Friday, April 16, 2010
Clean My Air Ducts - Grow Blueberries - and Become a SWAT Team Trainer. Email messages sent personally just for me this morning. Hummmm. Tempting!
Have you ever wanted to change your life? Wanted to take on an entirely different persona and run with it!
That's how I feel this morning.Yesterday was a dynamo day. Accomplished lots. You know one of those days when everything seems to fall in place and there are more positives than negatives, and you know deep inside that it won't last, but you go with the flow because it is energizing and makes the adrenalin start pumping. This morning at 6:30 this is not the case. The battles seem uphill again.
Tasks disappointingly not completed, a leak in my ceiling, deadlines not met, piles of paper removed from my desks have been replaced with more and deeper piles. So how do we compensate? How do we adapt? How do we adjust? Or do we? What is the price we pay?
Then I remembered a conversation just last night with a medic just back from Afghanistan. He told me he "loves to love" and has a deep passion for loving all people. Over pork tenderloin and raspberry chipotle sauce, we talked of this passion and compassion and how you can't have one without the other, and we talked about the different levels of love and we talked of war. He shared with me the story of a little girl in NYC that had fallen from a building and how he (an EMT) had held her to his chest and simply 'loved her.' He shared with me that he is on this earth to 'listen.' Not too many people do that. They are too preoccupied with themselves and their cell phones and messages and text messages and on and on. Too preoccupied with everything else in their lives but what really matters. This struck home. I have spent hours sitting in the ICU Burn Unit waiting room at BAMC with family members just listening. For them, these people I never will see again, it made a difference. I loved them in that time and space and I listened. That was all they needed. They felt valued and cared for and heard. I listened and I heard and I understood what 'my' medic was telling me.

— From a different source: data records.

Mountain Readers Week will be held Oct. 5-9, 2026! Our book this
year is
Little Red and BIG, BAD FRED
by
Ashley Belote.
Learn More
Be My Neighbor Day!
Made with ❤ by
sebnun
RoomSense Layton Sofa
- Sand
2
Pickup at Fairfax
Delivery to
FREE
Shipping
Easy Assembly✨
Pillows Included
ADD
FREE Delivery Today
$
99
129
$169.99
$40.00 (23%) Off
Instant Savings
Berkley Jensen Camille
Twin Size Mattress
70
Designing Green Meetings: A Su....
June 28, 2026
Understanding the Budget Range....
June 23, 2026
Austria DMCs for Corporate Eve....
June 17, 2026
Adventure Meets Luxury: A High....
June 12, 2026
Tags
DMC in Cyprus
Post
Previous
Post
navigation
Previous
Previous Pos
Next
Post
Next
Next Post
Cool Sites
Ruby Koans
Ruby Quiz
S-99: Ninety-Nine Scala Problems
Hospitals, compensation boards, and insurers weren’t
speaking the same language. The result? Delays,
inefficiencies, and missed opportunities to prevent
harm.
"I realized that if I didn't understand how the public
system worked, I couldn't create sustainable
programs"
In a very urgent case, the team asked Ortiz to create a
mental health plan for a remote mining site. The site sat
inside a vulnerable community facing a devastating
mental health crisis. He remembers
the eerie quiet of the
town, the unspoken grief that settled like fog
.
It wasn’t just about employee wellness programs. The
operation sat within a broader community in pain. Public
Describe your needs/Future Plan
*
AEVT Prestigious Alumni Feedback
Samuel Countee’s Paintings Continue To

We all need to be listened to. Really listened to. But perhaps more than that we need to be heard. This is where my value is. This is what I to do. But the price I have to pay to do this is what?
I too am too preoccupied with the little stuff, the insignificant stuff, the piles of paper on my desk. The not doing of what I want to do because of all the 'stuff' that needs to be done. The pages of my calendar are full of tasks to be completed, some urgent, some not, most necessary, some not. How do we honor that part of us that cries out to be loved, listened to, and heard when all of these piles of paper confront us? William Shakespeare wrote, "How far your candle throws its beams!" But how far can the candle throw the beam when you get stuck in stuff?

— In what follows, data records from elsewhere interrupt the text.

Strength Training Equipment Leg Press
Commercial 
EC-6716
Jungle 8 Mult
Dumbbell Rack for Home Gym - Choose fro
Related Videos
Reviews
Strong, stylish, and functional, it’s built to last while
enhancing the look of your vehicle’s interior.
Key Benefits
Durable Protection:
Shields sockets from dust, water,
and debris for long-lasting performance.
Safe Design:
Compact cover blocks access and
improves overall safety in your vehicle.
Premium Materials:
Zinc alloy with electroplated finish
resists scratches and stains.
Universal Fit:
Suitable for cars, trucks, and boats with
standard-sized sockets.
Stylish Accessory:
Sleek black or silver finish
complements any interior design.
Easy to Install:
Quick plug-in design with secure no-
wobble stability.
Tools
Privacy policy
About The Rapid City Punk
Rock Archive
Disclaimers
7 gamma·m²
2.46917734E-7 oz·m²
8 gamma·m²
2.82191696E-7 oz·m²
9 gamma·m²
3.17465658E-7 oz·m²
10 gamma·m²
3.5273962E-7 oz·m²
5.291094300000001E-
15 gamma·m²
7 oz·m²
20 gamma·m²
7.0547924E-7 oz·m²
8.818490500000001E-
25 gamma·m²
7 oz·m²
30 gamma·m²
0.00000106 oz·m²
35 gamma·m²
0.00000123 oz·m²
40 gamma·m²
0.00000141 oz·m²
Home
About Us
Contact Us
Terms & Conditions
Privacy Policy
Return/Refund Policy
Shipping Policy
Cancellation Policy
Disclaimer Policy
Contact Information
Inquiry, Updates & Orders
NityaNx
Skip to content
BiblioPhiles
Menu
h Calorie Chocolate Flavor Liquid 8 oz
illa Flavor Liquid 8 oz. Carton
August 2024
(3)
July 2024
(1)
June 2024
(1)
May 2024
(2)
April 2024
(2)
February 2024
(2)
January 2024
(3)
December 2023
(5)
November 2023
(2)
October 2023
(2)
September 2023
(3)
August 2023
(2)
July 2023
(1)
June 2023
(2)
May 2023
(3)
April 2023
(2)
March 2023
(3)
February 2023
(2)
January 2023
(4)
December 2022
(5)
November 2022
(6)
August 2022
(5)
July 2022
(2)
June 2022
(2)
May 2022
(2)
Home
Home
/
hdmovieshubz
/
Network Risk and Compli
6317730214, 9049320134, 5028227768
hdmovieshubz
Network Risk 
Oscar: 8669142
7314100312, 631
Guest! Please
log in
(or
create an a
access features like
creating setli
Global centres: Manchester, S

As Emily Dickinson said, "I felt it shelter to speak to you." My friend last night, thank you! I don't feel so alone. The passion, compassion, and myriad meanings of love, sharing, caring, and listening helped. I don't feel so alone.
To you I say, "Those who live passionately teach us how to love. Those who love passionately teach us how to live." - Author Unknown.
So for now, back to the business and busyness of paper. The rest will wait. Or will it? Or should it?
"The work of your heart, the work of taking time to listen, to help, is also your gift to the whole of the world."
"You've touched people and known it. You've touched people and never may know it. Either way, you have something to give. It is in giving to one anothr that each of our lives becomes meaningful."